Besides, I’m not sure what form a more politicised Pride would take anyway. For the most part I’m an armchair activist. The odd demonstration aside, I’m all about petitions, letters, angry Tweets, political discussions, charity donations, that kind of thing. Are you much different? But I would like another way to get to meet the community sometimes, one that didn’t involve booze. Especially now, when I feel so powerless to contribute to any kind of positive change in the world. I feel hopeless when I think about Uganda or Moscow, never mind Damascus or Cairo or Palestine. But this has happened to me before, and the way I got out of it? Reading Angela Davis and listening to Larry Kramer. Watching REDS. Reading about mass resistance and small victories. Watching TED lectures about community action and feminism. Watching ACT-UP videos on YouTube. Watching We Were Here. This is where something like Gay Pride should come in, to bolster that feeling of insurmountable human aggression and oppression, to tackle the apathy that inevitably follows. Watching Barclays Bank drive a truck down Deansgate decked out in this year’s designated Pride theme (‘The 1980s’) was never going to do that for me. And I really need it.

3 comments:

Mind Of Mine said...

I have read so many post in recent days, who express the same opinion as yours, but usually blurbs such as Pride has become to commercial, its not about the charities anymore, but you put across excellent points and although I don't fully agree, I completely get your stance on it.

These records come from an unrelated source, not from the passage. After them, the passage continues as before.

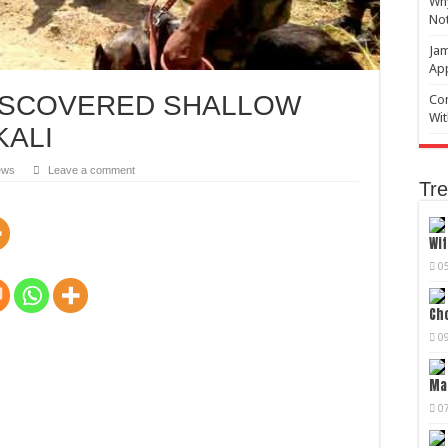
Why
No
Jam
Ap
DISCOVERED SHALLOW
Com
Wit
KALI
ews
Leave a comment
Tre
Wif
0
Cho
0
Mag
0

I am Dubliner living in Manchester and I really do enjoy this blog and the culture of Manchester it captures so brilliantly.

Mind Of Mine said...

I also wanted to say, about the misconception that clubs/bars increase their prices over the pride weekend, when that is simply not true.

The only drink outlets, which seem to be more expensive than average, are your pop up bars and tents.

Manhattanchester said...

Hello, thanks for your comments as ever, and for reading. I didn't want to imply that the bar prices increased during Pride, I don't think I did that, I meant that the bars were always over priced, given the quality of bar/beer on offer.